Но из слов Кмицица оказалось, что ему удалось выведать всю правду от дипломата и что князь сделал большую ошибку, выдав тайные замыслы и свои, и гетмана. Это задело его самолюбие, и, не скрывая своего неудовольствия, он сказал:

– Не приписывайте этого вашему уму, пане Кмициц. Говоря с вами откровенно, я думал, что князь-воевода лучше знает людей и пришлет человека, которому можно доверять.

– Князь-воевода прислал действительно человека, которому можно было довериться, – ответил Кмициц, – но теперь вы уж его потеряли. Отныне вам будут служить подлецы!

– А способ, каким вы меня похитили, не подл? – спросил князь.

– Это хитрость. Я этому выучился в хорошей школе. Вы хотели узнать Кмицица, так вот он! Зато я поеду к нашему королю не с пустыми руками.

– И вы думаете, что Ян Казимир со мной что-нибудь сделает?

– Это дело судей, а не мое!

Вдруг Кмициц остановил лошадь.

– Гей! – крикнул он. – А письмо князя-воеводы с вами?

– Будь оно даже со мной, я бы его вам не отдал! – отвечал князь. – Оно осталось в Пильвишках.

– Обыскать его! – скомандовал Кмициц.

Солдаты снова схватили князя за руки, а Сорока принялся шарить по карманам и наконец нашел.

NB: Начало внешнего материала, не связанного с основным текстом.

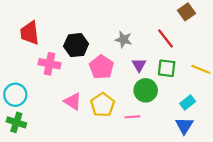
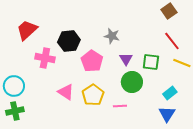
red trapezoid: (30, 33) -> (27, 30), turned 55
red line: (166, 38) -> (172, 41), moved
green cross: (16, 122) -> (15, 111), turned -30

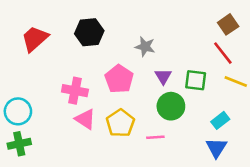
brown square: (169, 11) -> (228, 24), moved
black hexagon: (69, 41) -> (89, 32), moved
pink cross: (45, 58) -> (75, 91), moved

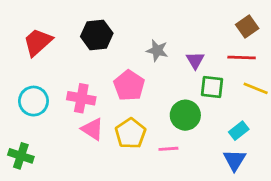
red line: (223, 53) -> (242, 57), turned -50
purple triangle: (163, 76) -> (195, 60), moved
cyan circle: (18, 111) -> (33, 101), moved
green cross: (19, 144) -> (21, 156), turned 30

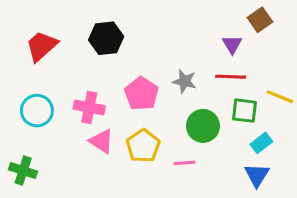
brown square: (247, 27) -> (260, 20), moved
gray star: (157, 50) -> (185, 81), moved
red line: (242, 57) -> (231, 77), moved
purple triangle: (195, 60) -> (232, 44), moved
green square: (212, 87) -> (245, 111), moved

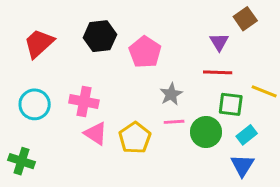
gray star: (185, 81) -> (171, 94), moved, turned 30
pink pentagon: (141, 94) -> (145, 52), moved
green circle: (203, 126) -> (206, 132), moved
pink line: (185, 163) -> (174, 122), moved

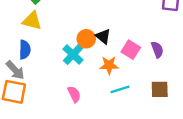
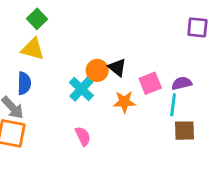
pink square: (131, 50) -> (150, 83), turned 36
purple semicircle: (157, 50) -> (182, 83), turned -84
cyan line: (120, 89) -> (173, 105), moved, turned -66

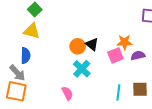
cyan cross: (81, 89) -> (82, 69), moved
orange star: (124, 102) -> (125, 42), moved
cyan line: (173, 105) -> (118, 92), moved

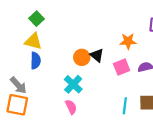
orange star: (125, 42) -> (128, 41), moved
blue semicircle: (25, 56) -> (36, 61), moved
cyan cross: (82, 69) -> (73, 84), moved

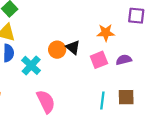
cyan cross: (73, 84) -> (31, 65), moved
pink semicircle: (71, 107) -> (46, 102), size x1.5

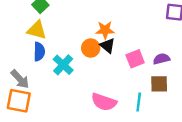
orange star: (106, 33) -> (105, 30), moved
brown square: (126, 97) -> (159, 84), moved
pink semicircle: (46, 102) -> (104, 102), moved, turned 135

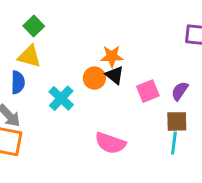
blue semicircle: (39, 52) -> (18, 82), moved
purple semicircle: (161, 59) -> (180, 91), turned -42
cyan line: (139, 102) -> (174, 143), moved

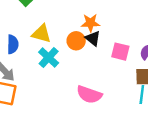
yellow triangle: (29, 56) -> (41, 34), moved
pink square: (148, 91) -> (120, 52), turned 36

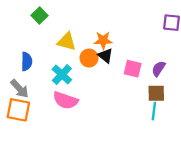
yellow triangle: (41, 34) -> (67, 41), moved
pink semicircle: (89, 95) -> (65, 100), moved

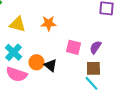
black triangle: (106, 56) -> (50, 65), moved
orange circle: (89, 58) -> (36, 62), moved
cyan line: (154, 111) -> (91, 83), turned -49

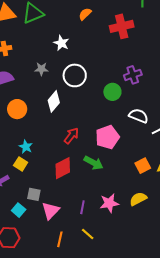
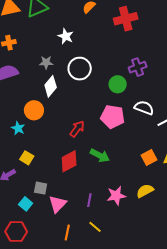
white diamond: (54, 101) -> (51, 86), moved
orange circle: (17, 109) -> (34, 110), moved
pink pentagon: (107, 137) -> (112, 117), moved, turned 30
cyan star: (26, 147) -> (18, 128), moved

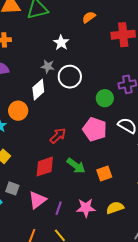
gray star: (46, 62) -> (48, 66), moved
orange square: (149, 158) -> (104, 174), moved
pink triangle: (58, 204) -> (37, 200), moved

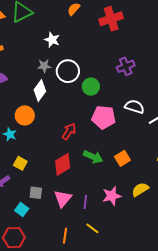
green circle: (105, 98) -> (91, 87), moved

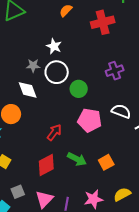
white star: (52, 40) -> (54, 46), moved
white diamond: (40, 91) -> (28, 90), turned -60
gray square: (36, 193) -> (18, 192), turned -32

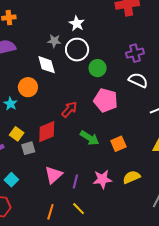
white semicircle: (121, 111) -> (138, 80), moved
red diamond: (46, 165) -> (47, 132), moved
gray square: (18, 192) -> (28, 148), moved

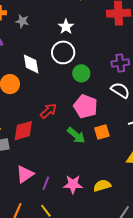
gray star: (54, 41) -> (22, 21), moved
green arrow: (90, 138) -> (76, 135), moved
orange square: (118, 144) -> (102, 132), moved

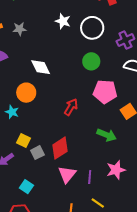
white circle: (63, 52) -> (92, 28), moved
red diamond: (23, 131) -> (60, 148), moved
green arrow: (76, 135) -> (107, 135), moved

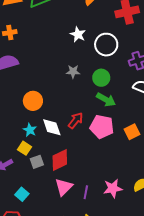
gray star: (20, 29) -> (73, 72), moved
white diamond: (41, 67) -> (52, 127), moved
pink pentagon: (105, 92) -> (102, 127), moved
cyan star: (12, 112) -> (30, 130), moved
green arrow: (107, 135) -> (106, 100), moved

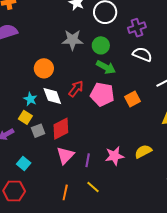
gray star: (73, 72) -> (72, 40), size x1.5
orange circle: (33, 101) -> (44, 68), moved

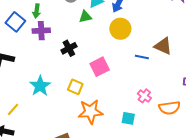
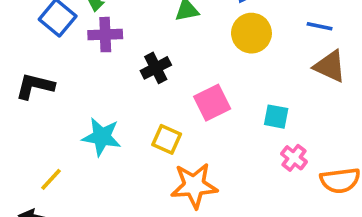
blue line: (142, 57) -> (320, 26), moved
cyan star: (40, 86) -> (102, 137), turned -30
cyan square: (128, 118) -> (276, 117), moved

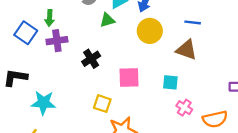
brown triangle: (330, 66) -> (186, 50), moved
pink square: (212, 103) -> (129, 77), turned 30
cyan star: (102, 137) -> (43, 103), moved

– Вот еще документ против вас, – сказал Кмициц. – Из него узнает польский король о ваших намерениях, узнает о них и шведский король, хотя вы ему теперь служите, что гетман, в случае неудачи, не поколеблется идти против него. Откроются все ваши хитросплетения. Ведь у меня есть еще письма к шведскому королю, к Виттенбергу, Радзейовскому. Вы велики и могущественны, но не знаю, не будет ли вам тесно на родине, когда оба короля придумают для вас достойную ваших деяний награду…

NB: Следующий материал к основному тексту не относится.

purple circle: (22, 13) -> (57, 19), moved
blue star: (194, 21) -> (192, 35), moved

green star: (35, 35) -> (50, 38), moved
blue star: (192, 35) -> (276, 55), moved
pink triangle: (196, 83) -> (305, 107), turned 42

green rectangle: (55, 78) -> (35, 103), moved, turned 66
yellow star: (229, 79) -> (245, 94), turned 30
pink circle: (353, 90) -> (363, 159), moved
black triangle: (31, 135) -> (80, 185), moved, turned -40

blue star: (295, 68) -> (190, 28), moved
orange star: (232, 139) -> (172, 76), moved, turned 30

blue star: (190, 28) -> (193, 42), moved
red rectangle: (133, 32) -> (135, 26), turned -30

Глаза князя Богуслава зловеще сверкнули, но он овладел собой и сказал:

– Хорошо! Значит, между нами война на жизнь и на смерть! Мы еще встретимся… Это может нам обоим причинить много зла, но все-таки скажу: никто до сих пор в вашей стране не решился бы на что-нибудь подобное, и горе вам и вашим единомышленникам!

– У меня есть сабля для защиты, а своих у меня есть чем выкупить! – ответил Кмициц.

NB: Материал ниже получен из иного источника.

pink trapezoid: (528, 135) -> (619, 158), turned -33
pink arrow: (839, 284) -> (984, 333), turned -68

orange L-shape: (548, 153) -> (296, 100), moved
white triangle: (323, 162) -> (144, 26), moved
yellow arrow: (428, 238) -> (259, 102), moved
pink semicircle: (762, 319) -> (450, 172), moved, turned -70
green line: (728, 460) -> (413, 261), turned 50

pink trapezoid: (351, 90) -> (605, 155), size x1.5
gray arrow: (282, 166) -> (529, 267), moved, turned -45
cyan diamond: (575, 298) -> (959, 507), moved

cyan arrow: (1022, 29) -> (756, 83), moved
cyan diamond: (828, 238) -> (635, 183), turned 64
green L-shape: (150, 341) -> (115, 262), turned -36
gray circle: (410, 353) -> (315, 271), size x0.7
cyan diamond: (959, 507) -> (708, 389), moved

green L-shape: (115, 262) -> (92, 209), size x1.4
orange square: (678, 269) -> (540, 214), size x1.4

– А, значит, я ваш заложник! – воскликнул князь.

И, несмотря на гнев, он вздохнул с облегчением, так как только теперь понял, что его жизни ничто не угрожает, и решил этим воспользоваться.

Между тем они снова пустились рысью и через час увидели двух всадников, из которых каждый вел по паре вьючных лошадей. Это были люди Кмицица, высланные им раньше из Пильвишек.

– Ну, что у вас? – спросил их Кмициц.

– Лошади наши страшно устали, ваша милость, мы до сих пор не отдыхали.

– Сейчас отдохнем.

– Там на повороте какая-то избушка, не корчма ли?

– Пусть вахмистр едет вперед корчму приготовить. Корчма не корчма, а нужно остановиться.

– Слушаюсь, пане комендант.

Сорока пустил лошадь рысью, а они поехали за ним шагом. С одной стороны князя ехал Кмициц, а с другой Лубенец. Князь совершенно успокоился и не заводил больше разговора с паном Андреем. Он, казалось, устал от дороги или от того положения, в котором находился, – слегка опустил голову на грудь и прикрыл глаза. Но иногда он искоса поглядывал то на Кмицица, то на Лубенца, – которые держали поводья его коня, – как бы соображая, которого из них легче будет опрокинуть, чтобы вырваться на свободу.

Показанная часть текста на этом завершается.